Dans l’énergie du printemps, allégeons et dépoussiérons nos intérieurs


Dans la maison comme dans la nature, la nouvelle saison s’annonce par un grand nettoyage, une régénération du corps et de l’esprit pour mieux accueillir la vitalité montante. Un coup de fraîcheur revigorant qu’il nous faut préparer. (Par Élisabeth Marshall)

Avec le retour de la lumière me vient depuis quelques jours des envies de ménage et de renouvellement. Des envies d’ouvrir grand les fenêtres, de dépoussiérer les meubles, de dégager l’espace et la vue, de nettoyer les recoins et d’alléger mon intérieur. Comme une cure de rajeunissement pour la maison et pour l’esprit. Repousser définitivement les derniers miasmes de l’hiver, débusquer les coins d’ombre et me laisser porter par l’énergie du printemps qui monte.

On associe depuis toujours, et dans toutes les cultures du monde, le printemps à une forme de nettoyage et de régénération, de la nature comme de l’humain. La saison contient en germe un bouleversement et une vie à l’état brut qu’il nous faut être prêts à recevoir. Tandis que le ciel se lave à grandes eaux de soudaines giboulées, la tradition et le bon sens invitent l'humain à s’alléger par le jeûne et le repos digestif. À se libérer des « stocks » de l’hiver pour remettre son corps en mouvement et au jardin. Une invitation pour la médecine traditionnelle chinoise à nous « mettre au vert », et ce dans une merveilleuse synchronicité avec la nature : au moment où l’on s’attache par la verdure à régénérer le foie, les talus se couvrent de feuilles de pissenlits aux vertus nettoyantes.

L’élan des nouvelles énergies

Pour cette approche taoïste de santé, la saison printanière a débuté dès le mois de février, durant cet entre-deux où tout se met en branle, où les graines commencent à germer, les jours à rallonger. Le printemps nous fait entrer, bien avant le 21 mars, dans l’élan des nouvelles énergies et inspirations. Ne mésestimons pas dès lors l’effort d’adaptation que représente, pour le corps, ce passage vers la renaissance saisonnière, entre fatigue déprimante ou trop plein de tension et d’impatience. Et respirons ! Aérons nos intérieurs, au moins une heure chaque jour. Retrouvons le réflexe de grandes inspirations et expirations devant la fenêtre ouverte ou la pratique des « nettoyages de poumons », ces méthodes ancestrales de pranayama par lesquelles le yoga vise à réveiller notre énergie vitale et à éliminer ce qui nous encombre.

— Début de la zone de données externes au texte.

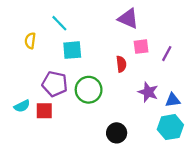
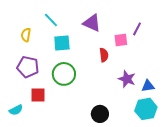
purple triangle: (128, 18) -> (92, 23), moved
purple line: (167, 54) -> (137, 29), moved
purple pentagon: (55, 84) -> (28, 67), moved
green circle: (89, 90) -> (64, 74), moved
cyan semicircle: (22, 106) -> (16, 110), moved

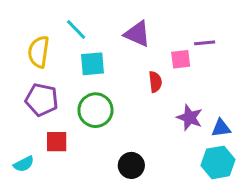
purple line: (137, 29) -> (205, 43), turned 56
yellow semicircle: (26, 35) -> (39, 52), size x1.5
black circle: (100, 114) -> (131, 165), moved

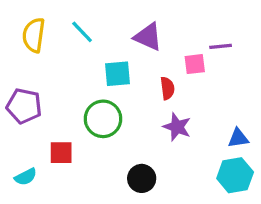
yellow semicircle: (39, 52) -> (34, 35), moved
cyan square: (92, 64) -> (117, 74), moved
purple pentagon: (42, 100) -> (24, 106), moved
purple star: (190, 118) -> (177, 127), moved

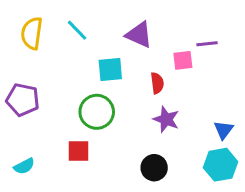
blue triangle: (238, 138) -> (224, 130), turned -45
red square: (61, 153) -> (79, 151), moved
black circle: (142, 178) -> (154, 168), moved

C’est là que mon ménage de printemps révèle aussi tous ses atouts. En substituant à la fatigue visuelle du désordre, de l’accumulation ou de la poussière, un intérieur frais lavé, des vitres de nouveau transparentes, des pièces dégagées où circule la lumière, je me redonne de l’élan et de la vitalité… à moi-même ainsi qu’à tous les visiteurs de la maison. Je me souviens que c’est dans cet esprit que le Japon – l’un des pays les plus propres au monde ! – entretient ses temples zen ou ses intérieurs. Ou que, dans un monastère de Bourgogne, les moniales marquent l’arrivée du printemps en ouvrant grand les voilages d’hiver qui occultaient les fenêtres de la chapelle.

Et il me plaît de déceler de subtiles mais constantes correspondances entre les traditions. De faire miens, en ces jours d’allègement du carême, les mots dansants du poète japonais Issa : « Rien qui m’appartienne sinon la paix du cœur et la fraîcheur de l’air. »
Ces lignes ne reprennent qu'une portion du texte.